Enrollments in IT courses have fallen dramatically in senior secondary courses in recent years and IT as a subject has been wound back in the middle school years in favour of integration of computing into other subjects, eg. the VELS approach in Victoria.
It is now crunch time because numbers have declined to the point where IT teachers are losing their subject and having to reconsider their futures, eg. go back to teaching maths or whatever
Some despair and bewilderment has been expressed on some IT teacher lists. Comments such as:
It seems unbelievable that in the Information Age students are not formally taught ANY ICT
I too am puzzled at the idea that 'integrating' IT into other subjects will allow anything approaching an adequate skills base for the 'information age' and current employer expectations. Why not 'integrate' the teaching of English into other subjects - after all we can all read and write, and unlike IT, most if not all of us have done Year 12 English!
So, although there are more computers in schools than ever before the expectation now is that all teachers ought to be "computer literate" and the proper place of computers is for them to be used in the context of traditional subjects. Word processing goes with English, Spreadsheets goes with Maths (if there is time left over after using the graphics calculator), web based research goes with Society and Environment, etc.
When computers first came on the scene they were new, exciting, important and vocational (new career pathway). Every parent was reported to have said or thought: "I want my child to learn computing". Now all that is changing and computers have just become part of the background hum of society, to be integrated into the traditional, long lasting, more fundamental subject domains: English, Maths, Science etc.

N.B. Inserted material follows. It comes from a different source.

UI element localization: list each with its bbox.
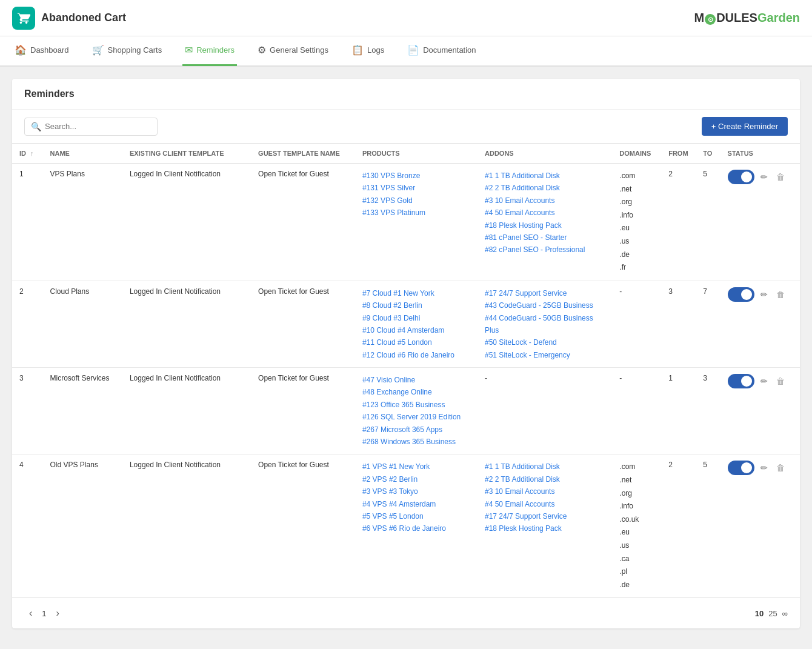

The stakeholders no longer see computing as important as a standalone subject. The students see themselves as "digital natives" who often know more than their "immigrant" teachers. The university IT departments prefer that students have a maths background, they believe that School does not know how to prepare students correctly for programming. These perceptions are neither right nor wrong (it depends). What they do signify is that IT has not clearly established its own internal strong criteria for its ongoing sustainability.
Who speaks for the computer? What is the computer for?

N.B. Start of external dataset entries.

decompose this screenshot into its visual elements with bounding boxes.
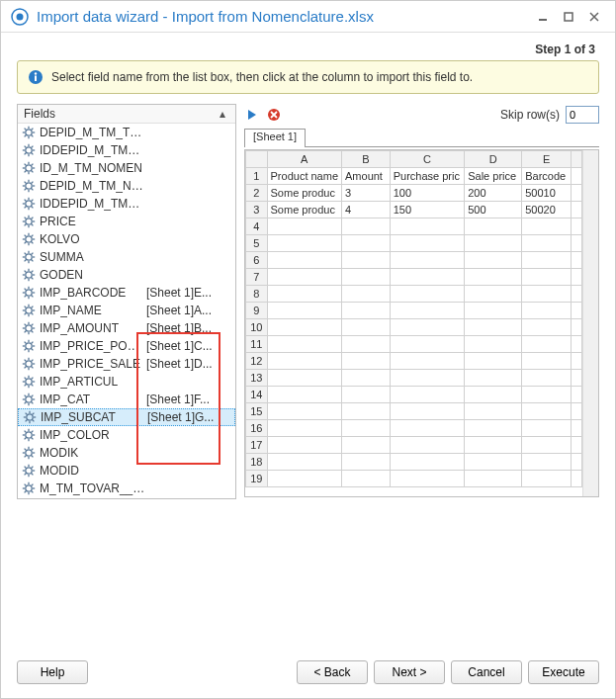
field-name: IMP_NAME (40, 304, 146, 317)
svg-line-77 (32, 253, 34, 255)
field-row[interactable]: IMP_CAT[Sheet 1]F... (18, 391, 235, 408)
field-row[interactable]: DEPID_M_TM_NO... (18, 177, 235, 195)
stop-icon[interactable] (266, 107, 282, 123)
svg-line-96 (25, 296, 27, 298)
help-button[interactable]: Help (17, 660, 88, 684)
field-row[interactable]: IMP_SUBCAT[Sheet 1]G... (18, 408, 235, 426)
fields-list[interactable]: DEPID_M_TM_TOVARIDDEPID_M_TM_T...ID_M_TM… (18, 124, 235, 498)
svg-line-22 (32, 153, 34, 155)
skip-rows-label: Skip row(s) (500, 108, 560, 122)
table-row[interactable]: 19 (246, 471, 582, 487)
gear-icon (22, 375, 36, 389)
table-row[interactable]: 10 (246, 319, 582, 336)
field-row[interactable]: IMP_AMOUNT[Sheet 1]B... (18, 319, 235, 337)
svg-line-78 (25, 260, 27, 262)
svg-line-177 (25, 456, 27, 458)
field-row[interactable]: KOLVO (18, 230, 235, 248)
table-row[interactable]: 14 (246, 387, 582, 403)
data-grid[interactable]: ABCDE1Product nameAmountPurchase pricSal… (244, 149, 599, 497)
field-row[interactable]: IDDEPID_M_TM_T... (18, 141, 235, 159)
fields-header[interactable]: Fields ▴ (18, 105, 235, 124)
svg-line-60 (25, 224, 27, 226)
back-button[interactable]: < Back (297, 660, 368, 684)
field-row[interactable]: SUMMA (18, 248, 235, 266)
table-row[interactable]: 11 (246, 336, 582, 353)
svg-line-140 (32, 378, 34, 380)
table-row[interactable]: 12 (246, 353, 582, 370)
table-row[interactable]: 7 (246, 269, 582, 286)
svg-point-187 (26, 485, 32, 491)
table-row[interactable]: 15 (246, 403, 582, 420)
field-row[interactable]: IMP_ARTICUL (18, 373, 235, 391)
field-row[interactable]: IMP_PRICE_POKUP...[Sheet 1]C... (18, 337, 235, 355)
field-row[interactable]: IMP_PRICE_SALE[Sheet 1]D... (18, 355, 235, 373)
gear-icon (22, 143, 36, 157)
table-row[interactable]: 5 (246, 235, 582, 252)
field-row[interactable]: MODID (18, 462, 235, 480)
maximize-button[interactable] (558, 6, 579, 28)
field-row[interactable]: GODEN (18, 266, 235, 284)
table-row[interactable]: 6 (246, 252, 582, 269)
app-icon (11, 8, 29, 26)
execute-button[interactable]: Execute (528, 660, 599, 684)
svg-point-25 (26, 165, 32, 171)
table-row[interactable]: 1Product nameAmountPurchase pricSale pri… (246, 168, 582, 185)
field-row[interactable]: M_TM_TOVAR___... (18, 480, 235, 497)
table-row[interactable]: 4 (246, 218, 582, 235)
field-row[interactable]: PRICE (18, 213, 235, 230)
field-row[interactable]: DEPID_M_TM_TOVAR (18, 124, 235, 141)
play-icon[interactable] (244, 107, 260, 123)
svg-line-51 (25, 207, 27, 209)
gear-icon (22, 161, 36, 175)
next-button[interactable]: Next > (374, 660, 445, 684)
svg-line-85 (32, 278, 34, 280)
field-name: PRICE (40, 215, 146, 228)
table-row[interactable]: 8 (246, 286, 582, 303)
minimize-button[interactable] (532, 6, 554, 28)
gear-icon (22, 464, 36, 478)
svg-point-7 (26, 130, 32, 135)
gear-icon (22, 481, 36, 495)
svg-line-141 (25, 385, 27, 387)
svg-line-157 (33, 420, 35, 422)
svg-point-1 (17, 13, 24, 20)
svg-point-52 (26, 218, 32, 224)
gear-icon (22, 250, 36, 264)
svg-line-57 (25, 218, 27, 219)
field-row[interactable]: IMP_COLOR (18, 426, 235, 444)
field-row[interactable]: MODIK (18, 444, 235, 462)
table-row[interactable]: 2Some produc310020050010 (246, 185, 582, 202)
svg-line-183 (25, 467, 27, 469)
sheet-tab[interactable]: [Sheet 1] (244, 129, 306, 147)
field-mapping: [Sheet 1]D... (146, 357, 235, 371)
svg-line-102 (25, 306, 27, 308)
field-row[interactable]: IDDEPID_M_TM_N... (18, 195, 235, 213)
field-row[interactable]: ID_M_TM_NOMEN (18, 159, 235, 177)
svg-line-95 (32, 289, 34, 291)
svg-line-121 (32, 349, 34, 351)
gear-icon (22, 446, 36, 460)
table-row[interactable]: 3Some produc415050050020 (246, 202, 582, 218)
svg-line-94 (32, 296, 34, 298)
cancel-button[interactable]: Cancel (451, 660, 522, 684)
gear-icon (22, 286, 36, 300)
field-row[interactable]: IMP_BARCODE[Sheet 1]E... (18, 284, 235, 302)
skip-rows-input[interactable] (566, 106, 599, 124)
table-row[interactable]: 9 (246, 303, 582, 319)
svg-line-195 (25, 491, 27, 493)
field-row[interactable]: IMP_NAME[Sheet 1]A... (18, 302, 235, 319)
svg-line-68 (32, 235, 34, 237)
field-mapping: [Sheet 1]A... (146, 304, 235, 317)
table-row[interactable]: 13 (246, 370, 582, 387)
svg-line-15 (25, 135, 27, 137)
table-row[interactable]: 16 (246, 420, 582, 437)
close-button[interactable] (583, 6, 605, 28)
field-row[interactable]: M_TM_NOMEN___... (18, 497, 235, 498)
table-row[interactable]: 18 (246, 454, 582, 471)
svg-line-158 (33, 413, 35, 415)
bottom-bar: Help < Back Next > Cancel Execute (17, 660, 599, 684)
svg-line-132 (25, 367, 27, 369)
chevron-up-icon[interactable]: ▴ (216, 107, 229, 121)
table-row[interactable]: 17 (246, 437, 582, 454)
gear-icon (22, 197, 36, 211)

This is a failure of imagination and analysis. School has adapted the computer to its traditional goals. The early voices of the pioneers such as Ted Nelson, Seymour Papert and Alan Kay are not heard anymore. Once logo (which had a philosophy attached) went into decline and was replaced by Office (metaphor for apps) and the filtered web (metaphor for research) then it became inevitable that IT in general would go into decline. IT cannot justify itself as a standalone subject once it loses its powerful philosophical justification
IT specialist teachers can argue correctly that many English teachers do not teach word processing correctly, that many S&E teachers do not understand "web2.0" apps etc. but you can't really justify a whole subject just on the basis of skilling
Although School is pretty much dominated by narrow instrumentalist goals the traditional subjects do not occupy the same mental space of some of the arguments that have been used for IT. The continuation of English in the curriculum does not derive mainly from arguments like "there are jobs in English" or "you need English skills for a good job" even though both of these arguments are formally valid. Rather the English co-ordinator at the curriculum committee would say something more like: "the study of Shakespeare or John Marsden provides our students with valuable new insights into the human condition"
Does "web2.0" connectivism provide the basis for a brand new education system? I think probably not. I would see it as just one part of the puzzle, a new piece of the jigsaw built on top of the much larger edifice of modernity and the Enlightenment. The information age began with the printing press.

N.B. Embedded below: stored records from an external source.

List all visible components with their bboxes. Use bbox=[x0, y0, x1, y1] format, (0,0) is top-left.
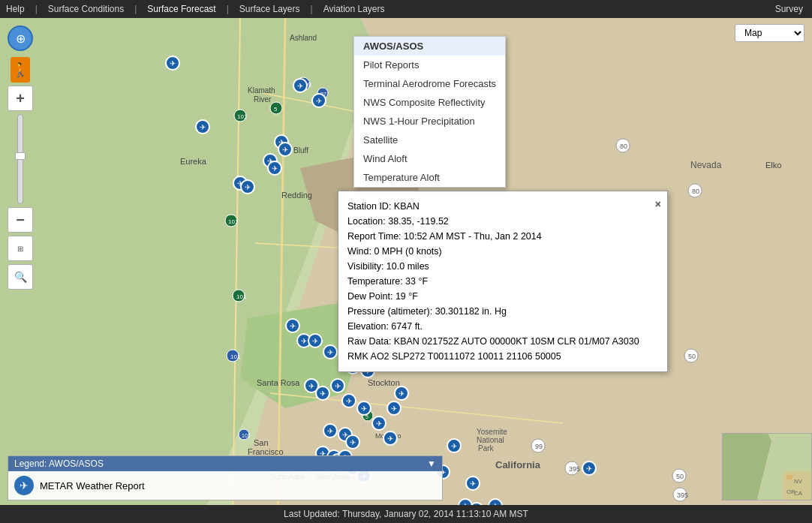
plane-marker[interactable] bbox=[278, 142, 293, 157]
dropdown-item-wind-aloft[interactable]: Wind Aloft bbox=[354, 149, 505, 168]
search-button[interactable]: 🔍 bbox=[8, 264, 33, 290]
plane-marker[interactable] bbox=[371, 416, 386, 431]
svg-text:Klamath: Klamath bbox=[248, 86, 275, 95]
svg-text:Redding: Redding bbox=[281, 191, 312, 200]
map-type-wrapper[interactable]: Map Satellite Hybrid Terrain bbox=[735, 24, 804, 42]
nav-aviation-layers[interactable]: Aviation Layers bbox=[317, 4, 391, 14]
plane-marker[interactable] bbox=[447, 438, 462, 453]
dropdown-item-nws-precipitation[interactable]: NWS 1-Hour Precipitation bbox=[354, 112, 505, 131]
map-container[interactable]: Eureka Redding Klamath River Red Bluff S… bbox=[0, 18, 812, 523]
svg-text:50: 50 bbox=[676, 473, 684, 480]
sep2: | bbox=[134, 4, 137, 14]
zoom-thumb[interactable] bbox=[15, 152, 26, 160]
svg-text:395: 395 bbox=[677, 491, 688, 499]
svg-text:101: 101 bbox=[236, 293, 247, 300]
plane-marker[interactable] bbox=[356, 401, 371, 416]
station-visibility: Visibility: 10.0 miles bbox=[347, 259, 658, 274]
map-controls: ⊕ 🚶 + − ⊞ 🔍 bbox=[8, 26, 33, 290]
station-popup-close[interactable]: × bbox=[655, 196, 661, 212]
svg-text:Stockton: Stockton bbox=[368, 378, 400, 387]
svg-text:Yosemite: Yosemite bbox=[477, 428, 507, 436]
status-text: Last Updated: Thursday, January 02, 2014… bbox=[284, 509, 528, 519]
mini-map-svg: OR NV CA bbox=[723, 434, 812, 500]
pan-control[interactable]: ⊕ bbox=[8, 26, 33, 51]
station-raw-data-line2: RMK AO2 SLP272 T00111072 10011 21106 500… bbox=[347, 349, 658, 364]
topbar: Help | Surface Conditions | Surface Fore… bbox=[0, 0, 812, 18]
street-view-control[interactable]: 🚶 bbox=[11, 57, 30, 83]
dropdown-item-pilot-reports[interactable]: Pilot Reports bbox=[354, 56, 505, 74]
plane-marker[interactable] bbox=[394, 386, 409, 401]
svg-rect-68 bbox=[786, 475, 792, 479]
svg-text:Ashland: Ashland bbox=[290, 34, 317, 42]
station-report-time: Report Time: 10:52 AM MST - Thu, Jan 2 2… bbox=[347, 229, 658, 244]
sep4: | bbox=[311, 4, 313, 14]
svg-text:Nevada: Nevada bbox=[690, 160, 722, 170]
station-temperature: Temperature: 33 °F bbox=[347, 274, 658, 289]
legend-header: Legend: AWOS/ASOS ▼ bbox=[8, 456, 442, 471]
plane-marker[interactable] bbox=[341, 393, 356, 408]
svg-text:101: 101 bbox=[242, 433, 251, 438]
survey-button[interactable]: Survey bbox=[766, 4, 812, 14]
legend-bar: Legend: AWOS/ASOS ▼ ✈ METAR Weather Repo… bbox=[8, 455, 443, 500]
svg-text:CA: CA bbox=[794, 490, 803, 497]
mini-map[interactable]: OR NV CA bbox=[722, 433, 812, 500]
plane-marker[interactable] bbox=[195, 119, 210, 134]
svg-text:California: California bbox=[495, 459, 541, 470]
station-raw-data: Raw Data: KBAN 021752Z AUTO 00000KT 10SM… bbox=[347, 334, 658, 349]
plane-marker[interactable] bbox=[330, 378, 345, 393]
svg-text:National: National bbox=[477, 436, 504, 444]
svg-text:Elko: Elko bbox=[765, 161, 781, 170]
legend-item-label: METAR Weather Report bbox=[40, 480, 145, 491]
svg-text:395: 395 bbox=[569, 465, 580, 473]
plane-marker[interactable] bbox=[315, 386, 330, 401]
svg-text:Park: Park bbox=[478, 444, 495, 452]
dropdown-item-nws-reflectivity[interactable]: NWS Composite Reflectivity bbox=[354, 93, 505, 112]
aviation-layers-dropdown[interactable]: AWOS/ASOS Pilot Reports Terminal Aerodro… bbox=[353, 36, 506, 188]
plane-marker[interactable] bbox=[165, 56, 180, 71]
plane-marker[interactable] bbox=[386, 401, 401, 416]
svg-text:101: 101 bbox=[230, 353, 241, 360]
map-type-select[interactable]: Map Satellite Hybrid Terrain bbox=[735, 24, 804, 42]
svg-text:80: 80 bbox=[692, 188, 699, 195]
plane-marker[interactable] bbox=[240, 179, 255, 194]
plane-marker[interactable] bbox=[285, 318, 300, 333]
plane-marker[interactable] bbox=[582, 461, 597, 476]
plane-marker[interactable] bbox=[323, 344, 338, 359]
nav-surface-forecast[interactable]: Surface Forecast bbox=[141, 4, 221, 14]
sep3: | bbox=[227, 4, 229, 14]
legend-header-text: Legend: AWOS/ASOS bbox=[14, 458, 104, 469]
nav-surface-layers[interactable]: Surface Layers bbox=[233, 4, 306, 14]
plane-marker[interactable] bbox=[383, 431, 398, 446]
sep1: | bbox=[35, 4, 38, 14]
plane-marker[interactable] bbox=[308, 333, 323, 348]
svg-text:Eureka: Eureka bbox=[180, 157, 207, 166]
station-dew-point: Dew Point: 19 °F bbox=[347, 289, 658, 304]
nav-surface-conditions[interactable]: Surface Conditions bbox=[42, 4, 130, 14]
dropdown-item-terminal-aerodrome[interactable]: Terminal Aerodrome Forecasts bbox=[354, 74, 505, 93]
legend-icon: ✈ bbox=[14, 476, 34, 495]
svg-text:River: River bbox=[254, 95, 272, 104]
dropdown-item-awos-asos[interactable]: AWOS/ASOS bbox=[354, 37, 505, 56]
zoom-out-button[interactable]: − bbox=[8, 207, 33, 233]
plane-marker[interactable] bbox=[323, 423, 338, 438]
station-popup: × Station ID: KBAN Location: 38.35, -119… bbox=[338, 191, 668, 372]
zoom-slider[interactable] bbox=[17, 114, 23, 204]
station-pressure: Pressure (altimeter): 30.301182 in. Hg bbox=[347, 304, 658, 319]
plane-marker[interactable] bbox=[293, 78, 308, 93]
svg-text:50: 50 bbox=[688, 353, 696, 360]
svg-text:99: 99 bbox=[535, 443, 543, 450]
plane-marker[interactable] bbox=[465, 476, 480, 491]
svg-text:Santa Rosa: Santa Rosa bbox=[257, 378, 300, 387]
station-location: Location: 38.35, -119.52 bbox=[347, 214, 658, 229]
nav-help[interactable]: Help bbox=[0, 4, 31, 14]
dropdown-item-satellite[interactable]: Satellite bbox=[354, 131, 505, 149]
legend-collapse-button[interactable]: ▼ bbox=[427, 458, 436, 469]
svg-text:NV: NV bbox=[794, 478, 803, 485]
plane-marker[interactable] bbox=[345, 434, 360, 449]
plane-marker[interactable] bbox=[311, 93, 326, 108]
zoom-in-button[interactable]: + bbox=[8, 86, 33, 111]
plane-marker[interactable] bbox=[267, 161, 282, 176]
svg-text:101: 101 bbox=[237, 113, 248, 120]
dropdown-item-temperature-aloft[interactable]: Temperature Aloft bbox=[354, 168, 505, 187]
scale-control[interactable]: ⊞ bbox=[8, 236, 33, 261]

It is the failure of many of those who love computers to develop an equivalent argument and the failure of Schools to hear the equivalent argument when it has been developed, which explains why IT teachers are now losing their subject.
The argument does exist and can be articulated. The answer my friend has been blown in the wind, the answer is blown in the wind. The problem is one of hearing it, a social hearing in sufficient numbers that would make a difference.